Los viajes de Gulliver: Resumen y argumento

 




 



Los viajes de Gulliver: un libro clásico imprescindible de a literatura juvenil.

Los viajes de Gulliver
Los viajes de Gulliver

Resumen y argumento de Los viajes de Gulliver

Gulliver es hombre amigo de viajes y aventuras.
Tras uno de sus numerosos via­jes, una tempestad hace naufragar su ve­lero. Con otros cinco tripulantes, en una barca, consiguen salvarse momentánea­mente.
Una súbita ráfaga de viento norte hace zozobrar el bote, y Gulliver, nadando, arriba a una costa desierta.
Se interna tie­rra adentro y, vencido por la fatiga, se tien­de a dormir sobre un prado.

Los viajes de Gulliver
Los viajes de Gulliver

Al día siguien­te, cuando se despierta, no puede incorpo­rarse:

-Intenté levantarme -nos explica el propio Gulliver-, pero no pude, porque, tendido de espaldas como me hallaba, en­contré mis piernas y brazos fuertemente atados por ambos lados al suelo, y mi cabello, que era largo y abundante, sujeto del mismo modo …

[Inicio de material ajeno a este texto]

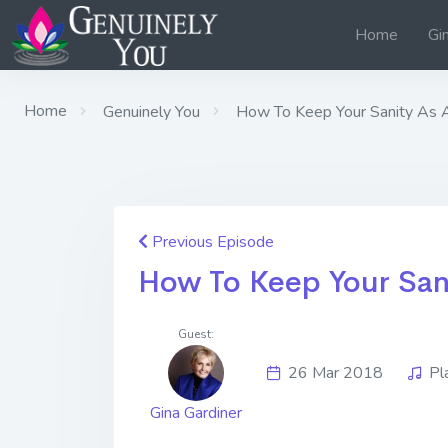
Home
Gi
Home
Genuinely You
How To Keep Your Sanity As 
Previous Episode
How To Keep Your San
Guest:
26 Mar 2018
Pl
Gina Gardiner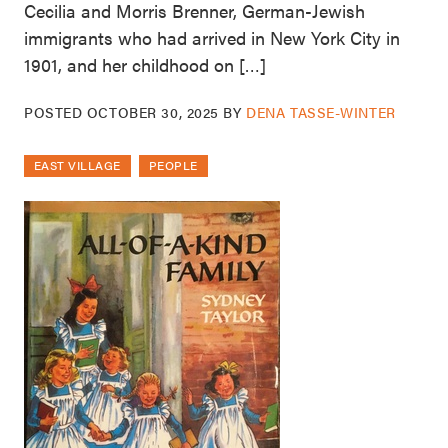
Cecilia and Morris Brenner, German-Jewish
immigrants who had arrived in New York City in
1901, and her childhood on […]
POSTED
OCTOBER 30, 2025
BY
DENA TASSE-WINTER
EAST VILLAGE
PEOPLE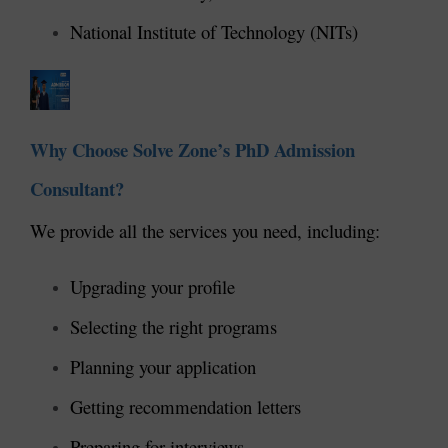
National Institute of Technology (NITs)
Why Choose Solve Zone’s PhD Admission
Consultant?
We provide all the services you need, including:
Upgrading your profile
Selecting the right programs
Planning your application
Getting recommendation letters
Preparing for interviews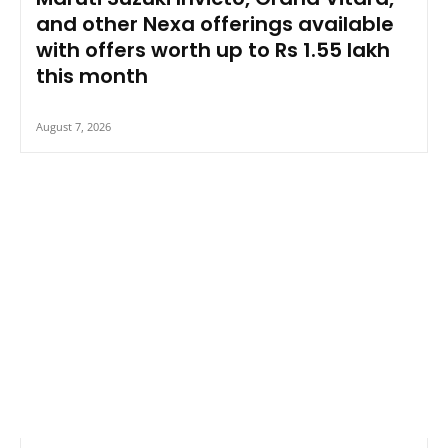
and other Nexa offerings available
with offers worth up to Rs 1.55 lakh
this month
August 7, 2026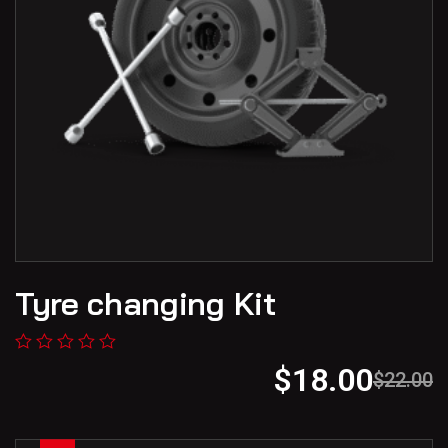
Tyre changing Kit
$
18.00
$
22.00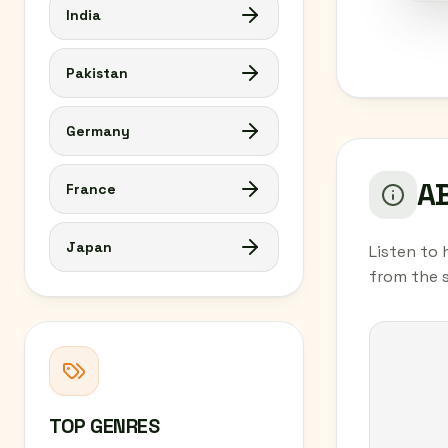
India
Pakistan
Germany
AB
France
Japan
Listen to 
from the 
TOP GENRES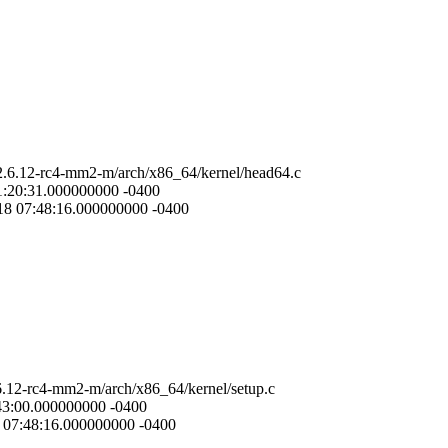
-2.6.12-rc4-mm2-m/arch/x86_64/kernel/head64.c
01:20:31.000000000 -0400
-18 07:48:16.000000000 -0400
.6.12-rc4-mm2-m/arch/x86_64/kernel/setup.c
:43:00.000000000 -0400
8 07:48:16.000000000 -0400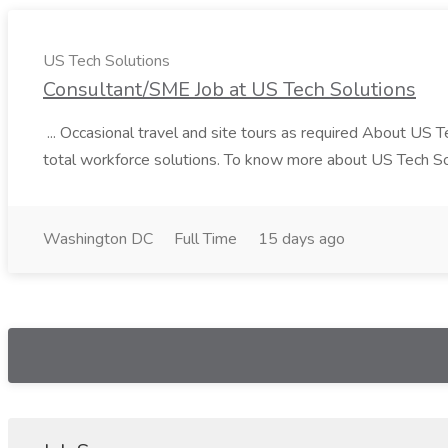
US Tech Solutions
Consultant/SME Job at US Tech Solutions
... Occasional travel and site tours as required About US 
total workforce solutions. To know more about US Tech Solut
Washington DC
Full Time
15 days ago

Lo que ocurre es que Gulliver ha llegado a Liliput, el país de los enanos, el más alto de los cuales apenas llega a los quince centímetros.
En un principio consigue ga­narse la simpatía de los liliputienses. Divierte al emperador y a sus nobles y se le concede una cierta libertad de movimien­tos.

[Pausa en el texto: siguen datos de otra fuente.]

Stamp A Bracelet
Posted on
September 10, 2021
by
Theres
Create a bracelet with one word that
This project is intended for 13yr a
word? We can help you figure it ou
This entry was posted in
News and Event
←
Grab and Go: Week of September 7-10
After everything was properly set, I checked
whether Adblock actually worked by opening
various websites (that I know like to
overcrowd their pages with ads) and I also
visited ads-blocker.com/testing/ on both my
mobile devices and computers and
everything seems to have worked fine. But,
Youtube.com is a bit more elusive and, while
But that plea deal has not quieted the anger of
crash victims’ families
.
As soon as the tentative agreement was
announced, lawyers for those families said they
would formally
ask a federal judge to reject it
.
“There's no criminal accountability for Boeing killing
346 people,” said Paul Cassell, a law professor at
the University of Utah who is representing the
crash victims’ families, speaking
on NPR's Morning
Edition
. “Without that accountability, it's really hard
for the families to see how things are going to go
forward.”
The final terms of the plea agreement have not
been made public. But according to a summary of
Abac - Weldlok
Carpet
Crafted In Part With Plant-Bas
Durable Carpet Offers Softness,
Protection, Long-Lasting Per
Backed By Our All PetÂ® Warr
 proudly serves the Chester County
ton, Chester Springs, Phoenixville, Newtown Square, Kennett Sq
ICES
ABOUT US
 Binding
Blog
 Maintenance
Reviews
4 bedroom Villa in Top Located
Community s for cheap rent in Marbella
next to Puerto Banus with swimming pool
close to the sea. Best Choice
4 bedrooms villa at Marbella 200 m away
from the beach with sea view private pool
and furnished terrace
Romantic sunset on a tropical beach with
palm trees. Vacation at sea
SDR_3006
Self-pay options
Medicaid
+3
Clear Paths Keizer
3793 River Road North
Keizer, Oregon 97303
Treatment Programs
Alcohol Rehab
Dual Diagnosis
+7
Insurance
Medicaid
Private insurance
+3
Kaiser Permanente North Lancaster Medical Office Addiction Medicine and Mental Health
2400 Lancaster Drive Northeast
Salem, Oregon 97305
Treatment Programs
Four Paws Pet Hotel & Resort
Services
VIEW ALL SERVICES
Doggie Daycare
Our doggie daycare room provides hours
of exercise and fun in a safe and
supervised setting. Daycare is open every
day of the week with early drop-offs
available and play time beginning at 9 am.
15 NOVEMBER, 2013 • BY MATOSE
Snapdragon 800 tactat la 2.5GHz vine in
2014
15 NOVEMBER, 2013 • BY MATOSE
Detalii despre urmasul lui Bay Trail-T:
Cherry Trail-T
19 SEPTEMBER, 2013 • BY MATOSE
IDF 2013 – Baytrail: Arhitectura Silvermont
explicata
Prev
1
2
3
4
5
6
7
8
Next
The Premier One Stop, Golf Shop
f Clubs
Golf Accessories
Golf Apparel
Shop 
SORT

Las buenas relaciones de Gulliver con los enanos, sin embargo, duran poco tiempo. El rey ordena en cierta ocasión que se disparen sobre el Hombre Montaña, como llaman a Gulliver, dardos envene­nados, pero éste, prevenido a tiempo, consigue huir en una barca que ha cargado de provisiones.




Los viajes de Gulliver
Los viajes de Gulliver

Regresa a Inglaterra y, embarcado nue­vamente, llega a Brobdingnag, tierra po­blada por gigantes altos como torres, que a cada zancada avanzan ocho metros.

Uno de esos hombres coge a Gulliver entre el pulgar y el índice y se lo enseña a su mu­jer, que chilla horrorizada hasta que se convence que el diminuto ser parece ser un animalito dócil y sumiso.

Las desco­munales proporciones de los habitantes de Brobdingnag sugieren a Gulliver la re­latividad del poder y de la grandeza de los hombres.

Tras dos años de estancia en el país de los gigantes, Gulliver, arrebatado por una monstruosa águila, es arrojado al mar.

Tiene la suerte de ser recogido por un barco y vuelve a Inglaterra.

Posteriormente visita Laputa, gigantesco objeto volador, gracias al cual puede huir de una isla de­sierta.

Se trata de una especie de platillo volante, o mejor, una enorme isla voladora, a la que Gulliver es elevado mediante poleas.

Está poblada por una raza de cien­tíficos y filósofos. Posteriormente llega a Jonatt-n Luggnagg, donde habitan los struldbrugs o inmortales. Dicen a Gulliver que «de vez en cuando, aunque muy raramente, nacía en alguna familia un niño con una mancha roja y circular en la frente, precisamente sobre la ceja izquierda», lo que era signo infalible de que aquel niño no moriría jamás.

La inmortalidad, sin embargo, es considerada por los struldbrugs como e peor de los males.

En su postrero viaje Gulliver llega al país de los houyhnhnms raza de caballos pensantes que se expre­san en un idioma parecido al alemán.

Nuestro héroe reside durante tres años en este último país y regresa luego defini­tivamente a Inglaterra, después de atina­das reflexiones y consideraciones sobre todo lo que aprendió durante los viajes.

 

Todas esas extraordinarias aventuras constituyen el argumento de la famosa fantasía satírica “Viajes de Gulliver”, escrita por Jonathan Swift, pero más allá de las peripecias y de la desbordante imagina­ción que se advierte en la obra, y que la han convertido en un libro clásico de a literatura juvenil, se encierra también en ella una violenta diatriba contra los usos y costumbres de la sociedad inglesa de aquellos tiempos, e incluso una amarga crítica contra los hombres en general, sin distinción de nacionalidades.